• **WHAT YOU HAVE TO DO**:
Beginning with the line that contains "Your first guided" and ending with the line that contains "No, you do not", reproduce the lines of the entries below exactly, omitting pictures.

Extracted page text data
'''

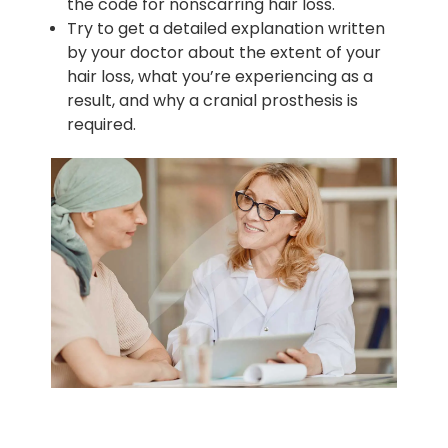
the code for nonscarring hair loss.
Try to get a detailed explanation written
by your doctor about the extent of your
hair loss, what you’re experiencing as a
result, and why a cranial prosthesis is
required.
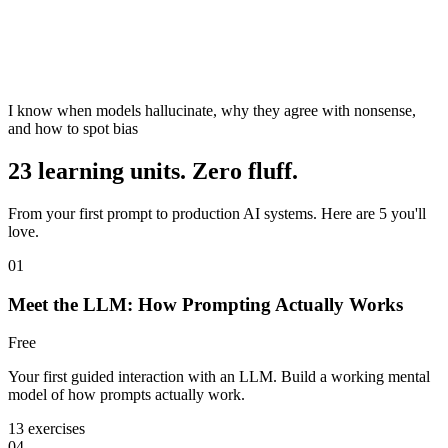
I know when models hallucinate, why they agree with nonsense,
and how to spot bias
23 learning units. Zero fluff.
From your first prompt to production AI systems. Here are 5 you'll
love.
01
Meet the LLM: How Prompting Actually Works
Free
Your first guided interaction with an LLM. Build a working mental
model of how prompts actually work.
13 exercises
04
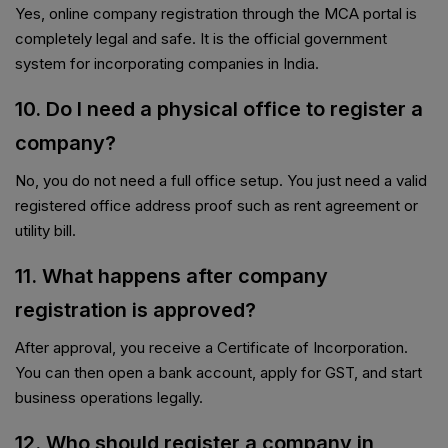
Yes, online company registration through the MCA portal is
completely legal and safe. It is the official government
system for incorporating companies in India.
10. Do I need a physical office to register a
company?
No, you do not need a full office setup. You just need a valid
registered office address proof such as rent agreement or
utility bill.
11. What happens after company
registration is approved?
After approval, you receive a Certificate of Incorporation.
You can then open a bank account, apply for GST, and start
business operations legally.
12. Who should register a company in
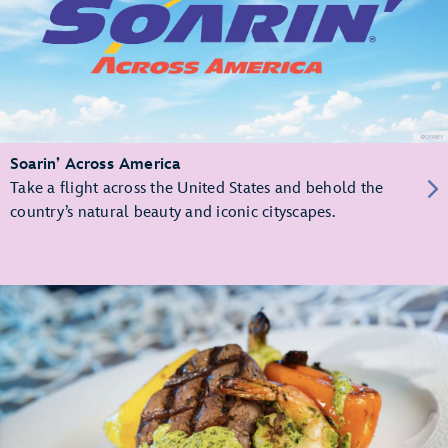
Soarin’ Across America
Take a flight across the United States and behold the
country’s natural beauty and iconic cityscapes.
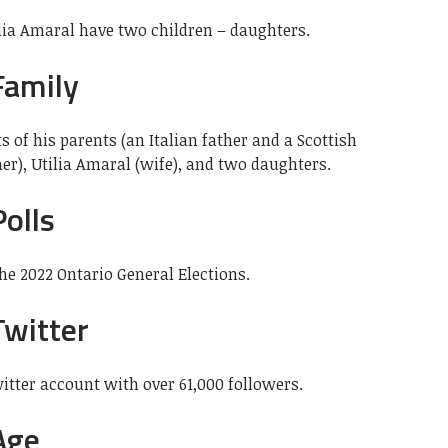
ilia Amaral have two children – daughters.
Family
s of his parents (an Italian father and a Scottish
r), Utilia Amaral (wife), and two daughters.
olls
the 2022 Ontario General Elections.
Twitter
itter account with over 61,000 followers.
Age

'''

• **TASK SOLUTION**:
Your first guided interaction with an LLM. Build a working mental
model of how prompts actually work.
13 exercises
04
Yes, online company registration through the MCA portal is
completely legal and safe. It is the official government
system for incorporating companies in India.
10. Do I need a physical office to register a
company?
No, you do not need a full office setup. You just need a valid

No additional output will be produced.